Another question is whether companies should offer a meaningful send-off to someone who no longer wants to use a deceased loved one’s chatbot. Or what happens when the companies themselves cease to exist? StoryFile, for example, recently filed for Chapter 11 bankruptcy, saying it owes its creditors around $4.5 million. The company is currently reorganizing and setting up a “fail-safe” system that will give families access to all materials in the event of bankruptcy, said StoryFile CEO James Fong, who also expressed optimism about the company’s future.

PREPARING FOR DEATH

The AI ​​version of Bommer developed by Eternos uses an internal model as well as external large language models developed by major technology companies such as Meta, OpenAI and the French company Mistral AI, said company CEO LoCascio, who previously worked with Bommer at a software company called LivePerson.

Eternos records 300 phrases that users say – such as “I love you” or “The door is open” – and then compresses that information in a two-day computer process that captures a person’s voice. Users can further train the AI ​​system by answering questions about their lives, their political views or various aspects of their personality.

The AI ​​voice, which costs $15,000 to set up, can answer questions and tell stories about a person’s life without replaying pre-recorded answers. The rights to the AI ​​belong to the person it was trained on, and it can be treated like an asset and passed on to other family members, LoCascio said. The technology companies “can’t get their hands on it.”

Because Bommer was running out of time, he fed the AI ​​phrases and sentences – all in German – “to give the AI ​​the ability to not only synthesize my voice in flat mode, but also to capture emotions and moods in the voice.” And indeed, the AI ​​voicebot bears a certain resemblance to Bommer’s voice, although it omits the “hmms” and “ehs” and the mid-sentence pauses of its natural cadence.

Bommer was sitting on a sofa, next to him on a small desk was a tablet and a microphone connected to a laptop. Painkillers were being administered to him via an infusion. He opened the newly created software and pretended to be his wife to show how it worked.

He asked his AI voicebot if it remembered their first date 12 years ago.

“Yes, I remember it very, very well,” the voice on the computer replied. “We met online and I really wanted to get to know you. I had the feeling that you would be a great match for me – and in the end that turned out to be 100% true.”

Bommer is excited about his AI personality and says it is only a matter of time before the AI ​​voice will sound more human and even more like himself. He can imagine that there will also be an avatar of him in the future and that his family members will one day be able to meet him in a virtual space.

In the case of his 61-year-old wife, he does not believe that she would find it difficult to cope with the loss.

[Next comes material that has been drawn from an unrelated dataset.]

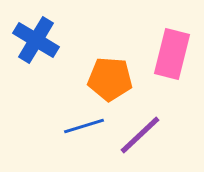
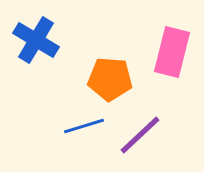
pink rectangle: moved 2 px up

“Imagine it’s in a drawer somewhere. When you need it, you can take it out. When you don’t need it, just leave it there,” he said to her as she sat down next to him on the sofa.

Anett Bommer herself, however, is rather skeptical about the new software and its use after the death of her husband.

At the moment, she is more likely to imagine herself sitting on the couch with a glass of wine, hugging one of her husband’s old sweaters and remembering him than she feels the need to talk to him via the AI ​​voice bot – at least not during the initial phase of grief.

“But then again, who knows what it will be like when he’s gone,” she said, taking her husband’s hand and glancing at him.